Posted by Ian Good on 19 September 2017

The Australian Skills Quality Authority or ASQA, released a strategic review in June 2017 with the title 'A review of issues relating to unduly short training'.  The review considered a range of Vocational Education Training (VET) courses or units or competency across all sectors of industry. However, it was the data on the delivery and 'assessment' of CCPOHS1001A Work Safely in the construction industry or (White Card) or Construction Induction Training that was damning of the safety training industry and is a cause for concern for employers who are engaging employees who have undertaken this training.

A summary of the data in relation to White Card Training in 2015 is:

  • Total enrolments was 87,750 and number of RTO's 126.
  • 58% of enrolments were for advertised course of lengths of 4 hours or less.
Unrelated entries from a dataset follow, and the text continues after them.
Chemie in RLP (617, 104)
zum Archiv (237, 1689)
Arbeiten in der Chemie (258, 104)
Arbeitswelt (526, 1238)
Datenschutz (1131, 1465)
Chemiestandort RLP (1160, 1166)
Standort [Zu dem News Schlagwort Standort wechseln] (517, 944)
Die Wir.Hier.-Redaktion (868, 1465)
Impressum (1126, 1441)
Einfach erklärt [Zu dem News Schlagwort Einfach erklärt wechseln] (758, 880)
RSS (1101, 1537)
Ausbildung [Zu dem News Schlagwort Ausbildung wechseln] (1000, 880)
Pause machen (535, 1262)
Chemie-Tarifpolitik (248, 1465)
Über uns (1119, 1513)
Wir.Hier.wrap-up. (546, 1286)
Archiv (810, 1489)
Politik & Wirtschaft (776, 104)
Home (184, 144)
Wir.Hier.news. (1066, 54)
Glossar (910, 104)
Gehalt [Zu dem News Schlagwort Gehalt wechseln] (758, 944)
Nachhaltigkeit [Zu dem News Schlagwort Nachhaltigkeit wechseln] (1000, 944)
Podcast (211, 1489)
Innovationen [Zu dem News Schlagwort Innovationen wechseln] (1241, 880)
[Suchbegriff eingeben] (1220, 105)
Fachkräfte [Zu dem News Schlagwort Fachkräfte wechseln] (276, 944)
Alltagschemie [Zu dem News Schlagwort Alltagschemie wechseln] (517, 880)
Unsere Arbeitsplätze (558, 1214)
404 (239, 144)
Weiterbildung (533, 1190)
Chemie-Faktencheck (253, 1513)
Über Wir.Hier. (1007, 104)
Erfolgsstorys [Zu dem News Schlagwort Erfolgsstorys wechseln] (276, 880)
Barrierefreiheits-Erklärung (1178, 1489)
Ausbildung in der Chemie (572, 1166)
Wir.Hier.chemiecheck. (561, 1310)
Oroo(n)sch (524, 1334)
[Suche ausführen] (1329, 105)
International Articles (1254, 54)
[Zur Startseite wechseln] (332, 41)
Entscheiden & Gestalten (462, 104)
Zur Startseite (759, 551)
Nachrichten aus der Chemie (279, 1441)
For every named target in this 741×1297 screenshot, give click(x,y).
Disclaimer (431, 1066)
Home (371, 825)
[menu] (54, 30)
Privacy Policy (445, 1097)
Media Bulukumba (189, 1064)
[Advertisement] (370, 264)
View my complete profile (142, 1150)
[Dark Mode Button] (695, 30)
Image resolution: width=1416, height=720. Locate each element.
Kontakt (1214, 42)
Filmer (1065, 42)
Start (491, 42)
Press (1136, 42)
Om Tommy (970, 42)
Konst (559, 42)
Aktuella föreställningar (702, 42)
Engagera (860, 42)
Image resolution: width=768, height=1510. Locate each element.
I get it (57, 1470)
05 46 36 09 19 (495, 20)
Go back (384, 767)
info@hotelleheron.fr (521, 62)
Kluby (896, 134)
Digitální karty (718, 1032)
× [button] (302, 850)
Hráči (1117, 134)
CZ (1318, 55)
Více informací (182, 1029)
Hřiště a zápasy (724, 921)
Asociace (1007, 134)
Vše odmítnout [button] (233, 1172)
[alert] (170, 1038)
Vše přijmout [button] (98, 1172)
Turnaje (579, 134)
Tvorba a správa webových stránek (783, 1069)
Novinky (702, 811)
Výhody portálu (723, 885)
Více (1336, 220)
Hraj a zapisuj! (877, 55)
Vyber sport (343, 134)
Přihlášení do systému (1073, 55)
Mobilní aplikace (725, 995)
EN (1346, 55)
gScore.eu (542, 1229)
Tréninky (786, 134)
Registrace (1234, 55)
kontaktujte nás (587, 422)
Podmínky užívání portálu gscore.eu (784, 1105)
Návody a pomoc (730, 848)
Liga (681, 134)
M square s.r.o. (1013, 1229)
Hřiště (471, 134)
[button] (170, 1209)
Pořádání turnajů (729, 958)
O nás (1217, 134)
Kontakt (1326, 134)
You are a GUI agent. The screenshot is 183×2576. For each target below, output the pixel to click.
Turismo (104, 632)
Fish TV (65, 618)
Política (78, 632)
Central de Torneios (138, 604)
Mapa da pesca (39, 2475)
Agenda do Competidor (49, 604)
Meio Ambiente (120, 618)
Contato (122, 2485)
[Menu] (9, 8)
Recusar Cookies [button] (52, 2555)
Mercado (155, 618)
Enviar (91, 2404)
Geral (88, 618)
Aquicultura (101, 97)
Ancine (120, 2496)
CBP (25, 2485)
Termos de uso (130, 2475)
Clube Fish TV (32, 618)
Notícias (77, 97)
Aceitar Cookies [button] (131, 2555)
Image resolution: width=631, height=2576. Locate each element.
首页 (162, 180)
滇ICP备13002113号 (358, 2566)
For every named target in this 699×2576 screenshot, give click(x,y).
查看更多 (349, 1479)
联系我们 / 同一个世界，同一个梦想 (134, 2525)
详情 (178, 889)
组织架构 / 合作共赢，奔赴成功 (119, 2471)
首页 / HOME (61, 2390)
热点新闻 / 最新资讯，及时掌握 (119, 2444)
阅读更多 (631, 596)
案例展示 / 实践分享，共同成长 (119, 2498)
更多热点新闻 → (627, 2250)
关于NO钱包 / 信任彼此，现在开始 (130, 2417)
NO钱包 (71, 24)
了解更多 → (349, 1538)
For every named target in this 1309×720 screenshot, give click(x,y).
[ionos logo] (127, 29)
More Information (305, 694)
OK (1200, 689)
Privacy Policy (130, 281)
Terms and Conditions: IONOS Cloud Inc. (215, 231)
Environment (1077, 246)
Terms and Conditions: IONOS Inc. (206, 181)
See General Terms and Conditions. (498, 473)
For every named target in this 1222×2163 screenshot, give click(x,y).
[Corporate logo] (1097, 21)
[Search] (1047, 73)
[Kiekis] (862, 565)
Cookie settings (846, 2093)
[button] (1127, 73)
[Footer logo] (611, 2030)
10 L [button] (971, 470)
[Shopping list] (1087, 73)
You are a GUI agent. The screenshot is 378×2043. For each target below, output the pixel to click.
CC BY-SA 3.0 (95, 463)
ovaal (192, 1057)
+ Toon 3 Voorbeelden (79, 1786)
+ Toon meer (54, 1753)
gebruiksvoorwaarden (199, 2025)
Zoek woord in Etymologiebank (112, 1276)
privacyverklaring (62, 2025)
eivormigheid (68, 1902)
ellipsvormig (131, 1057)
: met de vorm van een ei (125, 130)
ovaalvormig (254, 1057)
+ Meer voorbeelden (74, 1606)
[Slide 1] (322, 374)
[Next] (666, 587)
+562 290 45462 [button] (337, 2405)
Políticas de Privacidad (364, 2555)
Half of these enrolments were for courses advertised of 1-2 hours duration.
  • The 1-2 hour courses were offered by 3 RTO's and the 3-4 hour courses were offered by only a further 16 RTO's.

The report states that most of the short courses were delivered on-line and many participants complete the course in less than one hour. The inference is that only knowledge that was crammed in (author's view) was assessed, not skills, as is requirement under the Australian Qualification Framework (AQF). On-line may be a great business model but not in the area of foundational safety training.

Furthermore, page 136 of the report included the observation below.

At one focus group, all employers indicated they undertake their own on-site induction for new employees and most considered the White Card training to be largely superfluous.

'It is easy to identify those new employees who have received the White Card training online. Their work health and safety "readiness" is not as solid as that of new employees who gained their White Card through face-to-face training.'

 

It is clearly a concern to prospective employers that their new employees have not been provided with sufficient training, sufficient time to demonstrate skills, understand the risks and implement appropriate control measures to manage those risks they will encounter on construction sites. Furthermore, participants are unable to engage with a 'warm body' trainer to pursue aspects of health and safety that may be of benefit to them. On-line programs cannot respond to complex questions or add context.

There is certainly benefits to on-line training including company inductions, which are akin to awareness sessions, rather than skills and competency training. However, when we are preparing employees, and many of these are young and vulnerable, to work in the construction sector, training providers and employers have a duty to adequately train and assess the competence of these employees, so that from day one, they have a basic set of skills or 'readiness' to work safely in such high risk work environments.